[[ ENTRIES SHOWN open ]]
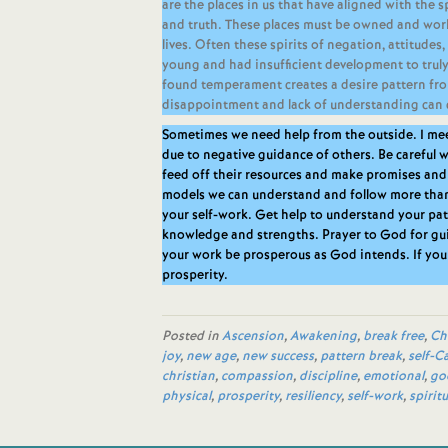
are the places in us that have aligned with the s
and truth. These places must be owned and worke
lives. Often these spirits of negation, attitud
young and had insufficient development to trul
found temperament creates a desire pattern fro
disappointment and lack of understanding can 
Sometimes we need help from the outside. I me
due to negative guidance of others. Be carefu
feed off their resources and make promises and
models we can understand and follow more tha
your self-work. Get help to understand your pa
knowledge and strengths. Prayer to God for gui
your work be prosperous as God intends. If you
prosperity.
Posted in
Ascension
,
Awakening
,
break free
,
Ch
joy
,
new age
,
new success
,
pattern break
,
self-C
christian
,
compassion
,
discipline
,
emotional
,
go
physical
,
prosperity
,
resiliency
,
self-work
,
spiritu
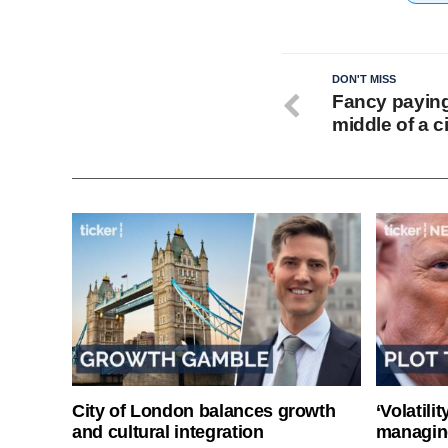
DON'T MISS
Fancy paying 
middle of a 
City of London balances growth
‘Volatili
and cultural integration
managin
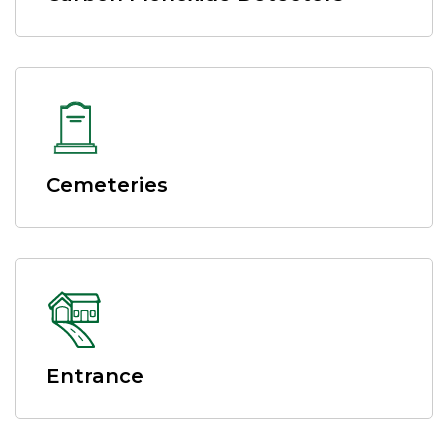
Cemeteries
Entrance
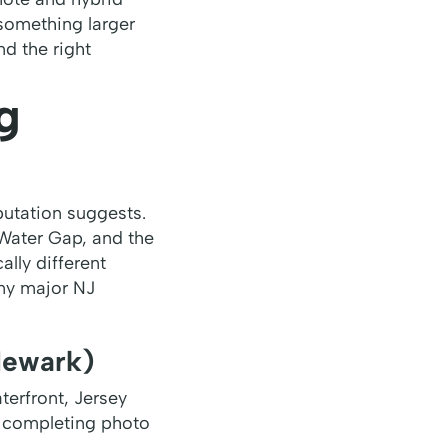
something larger
nd the right
g
putation suggests.
 Water Gap, and the
lly different
ny major NJ
Newark)
erfront, Jersey
— completing photo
[[ ENTRIES SHOWN closed ]]
Word for word and without pictures, please write out only the lines from the start of the entries through the line containing "disappointment and lack of understanding can", both included.

are the places in us that have aligned with the s
and truth. These places must be owned and worke
lives. Often these spirits of negation, attitud
young and had insufficient development to trul
found temperament creates a desire pattern fro
disappointment and lack of understanding can 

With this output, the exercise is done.